Cette standardisation trouve sa justification et sa traduction lors de l'IMSR où des limites sont déjà posées dès son lancement. Le rapport de la conférence préconise en effet, après avoir passé en revue les états des lieux, les facteurs de risques et les expériences nationales, la mise en place d'interventions économiquement rentables, c'est-à-dire des interventions sélectionnées, efficaces et à moindre coût (Starr, 1987). Ainsi, dans ce contexte que nous avons évoqué, où de nombreux pays sont sous ajustement structurel, la pénurie de personnel qualifié est compensée par la promotion du volontariat et les activités communautaires. La priorité est donnée aux soins préventifs (CPN) et à la formation des accoucheuses traditionnelles, ainsi qu'aux accouchements à domicile. Ces interventions sont moins onéreuses par rapport au système hospitalier très coûteux, qui consomme une grande partie des budgets sanitaires nationaux ; alors que les médecins et sages-femmes prennent en charge un nombre non significatif de femmes (Campbell 2001).

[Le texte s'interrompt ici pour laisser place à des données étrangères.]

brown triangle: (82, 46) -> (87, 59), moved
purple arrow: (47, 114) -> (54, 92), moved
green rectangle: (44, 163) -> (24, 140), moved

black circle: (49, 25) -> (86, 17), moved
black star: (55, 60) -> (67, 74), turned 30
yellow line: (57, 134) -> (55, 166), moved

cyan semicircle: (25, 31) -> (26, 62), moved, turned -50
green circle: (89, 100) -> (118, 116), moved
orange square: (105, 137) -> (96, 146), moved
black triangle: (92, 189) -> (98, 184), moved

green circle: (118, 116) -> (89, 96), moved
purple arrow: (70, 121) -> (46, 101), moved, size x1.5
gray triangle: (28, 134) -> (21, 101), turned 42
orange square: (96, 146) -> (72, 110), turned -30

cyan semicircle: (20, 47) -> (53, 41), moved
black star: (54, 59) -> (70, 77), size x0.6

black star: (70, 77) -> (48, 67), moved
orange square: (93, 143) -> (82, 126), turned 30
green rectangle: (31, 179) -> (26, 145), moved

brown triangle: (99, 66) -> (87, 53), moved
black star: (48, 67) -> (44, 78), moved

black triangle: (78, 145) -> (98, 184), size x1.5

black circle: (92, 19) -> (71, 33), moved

La conférence de Colombo en 1997 fait le point d'une décennie de l'IMSR où la mortalité maternelle est un problème complexe devenu quasiment « inextricable » (De Brouwere et Van Lerberghe 2001 : 1). Ce constat précède la mise en place quelques années plus tard, de dispositifs exceptionnels pour enrayer l'épidémie de VIH suite à une forte mobilisation internationale.